***image1***Soldiers of the 21st Theater Support Command recently traveled to Koblenz for the German military’s “Schuetzenschnurr” qualification range, where more than 50 U.S. and German Solders joined to train on each others’ respective weapons.
After 14 years of deploying together in support of peacekeeping missions, the ultimate goal of the German and American partnership is to reinforce the ability to interoperate, said Lt. Col. Gerhard Kerfin, 21st TSC’s German liaison officer.
The range partnership is billed as an opportunity to provide international cooperation and as a chance for both armies to improve relations.
“There’s a feeling of being united after training together. We watched each other, and it brought more understanding to everyone involved,” said Pfc. Joshua Bentzel, 21st TSC intelligence analyst. “I really feel like we’re doing a good job together.”
German Sgt.
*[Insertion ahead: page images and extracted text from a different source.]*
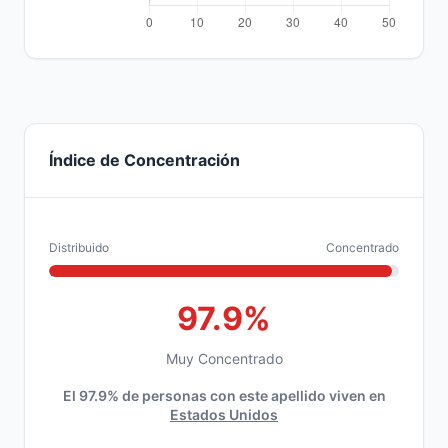
Índice de Concentración
Distribuido
Concentrado
97.9%
Muy Concentrado
El 97.9% de personas con este apellido viven en
Estados Unidos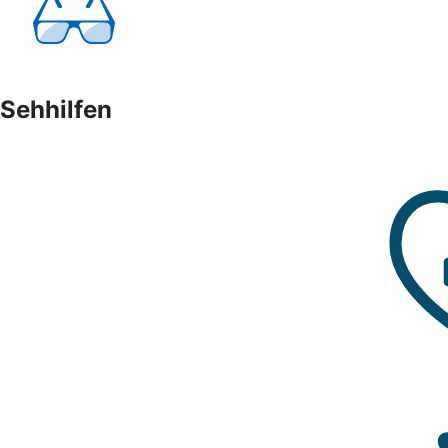
Sehhilfen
Mario Wlost explained how the Soldiers needed to make immediate adjustments to their unfamiliar surroundings and new weapons.
“Most U.S. Soldiers have never seen these German weapons before and it’s difficult to have proficiency in a weapon you’ve held for 15 minutes,” said Sergeant. Wlost.
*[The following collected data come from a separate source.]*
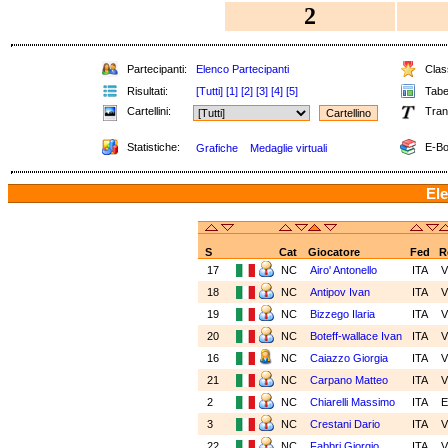
2
Partecipanti:
Elenco Partecipanti
Class
Risultati:
[Tutti]
[1]
[2]
[3]
[4]
[5]
Tabel
Cartellini:
Tran
Statistiche:
E-Bo
Grafiche
Medaglie virtuali
Ele
S
Cat
Giocatore
Fed
R
17
NC
Airo' Antonello
ITA
18
NC
Antipov Ivan
ITA
19
NC
Bizzego Ilaria
ITA
20
NC
Boteff-wallace Ivan
ITA
16
NC
Caiazzo Giorgia
ITA
21
NC
Carpano Matteo
ITA
2
NC
Chiarelli Massimo
ITA
E
3
NC
Crestani Dario
ITA
22
NC
Fabbri Giorgio
ITA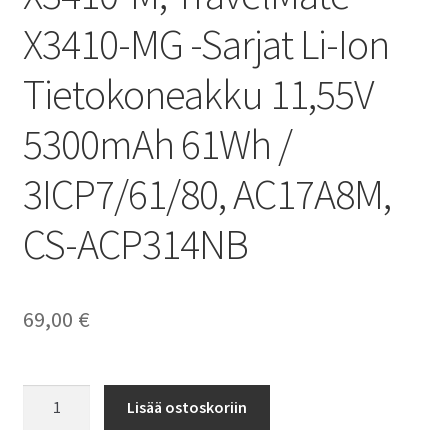
X3410-MG -Sarjat Li-Ion
Tietokoneakku 11,55V
5300mAh 61Wh /
3ICP7/61/80, AC17A8M,
CS-ACP314NB
69,00
€
Acer
Lisää ostoskoriin
akku
TravelMate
Naturally, Germans encounter the same problem with the American weapons, he said.
In order to qualify, Soldiers needed to perform proficiently in each mandatory range. Each weapon and its individual range held different qualification requirements.
U.S. Soldiers fired the German G-36 assault rifle, P-22 pistol and the MG-3 machine gun. The Germans fired the M-16 assault rifle and the M-9 Beretta.
German qualifiers received U.S. Army medals at the Marksman, Sharpshooter or Expert levels. While American qualifiers received the German marksman badge — the “Schuetzenschnur,” which means gunner’s rope — in bronze, silver or gold.
“The rope looks great on our Class A’s,” said Private 1st Class Bentzel. “It’s something you can’t get anywhere else but Germany, and I can wear it on my uniform for the rest of my life.”